▶ MATERIAL SUPPLIED
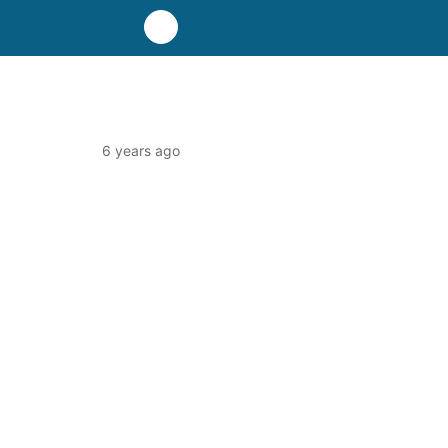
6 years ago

* * *

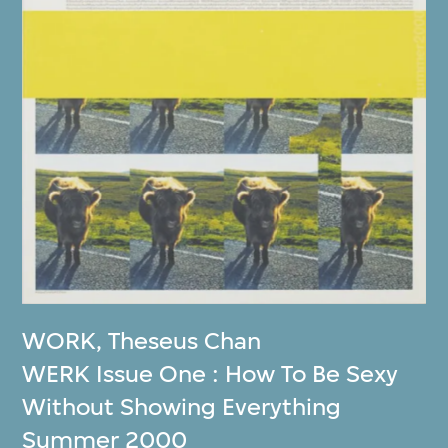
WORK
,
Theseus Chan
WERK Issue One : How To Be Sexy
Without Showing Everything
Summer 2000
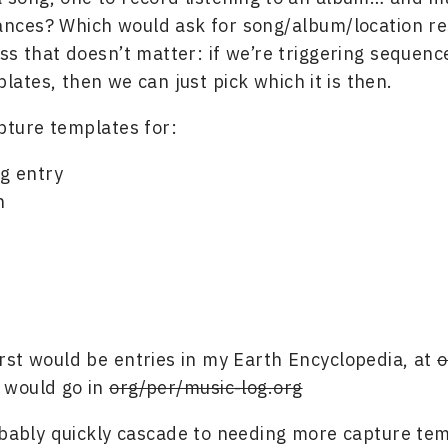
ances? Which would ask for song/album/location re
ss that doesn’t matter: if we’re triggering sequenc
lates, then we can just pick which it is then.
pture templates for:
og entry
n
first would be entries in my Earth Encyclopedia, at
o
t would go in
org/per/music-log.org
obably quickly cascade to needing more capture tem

▶ PROBLEM DETAILS
All lines in the records above with "would" need to be found and copied.

▶ WRITTEN SOLUTION
ances? Which would ask for song/album/location re
first would be entries in my Earth Encyclopedia, at
t would go in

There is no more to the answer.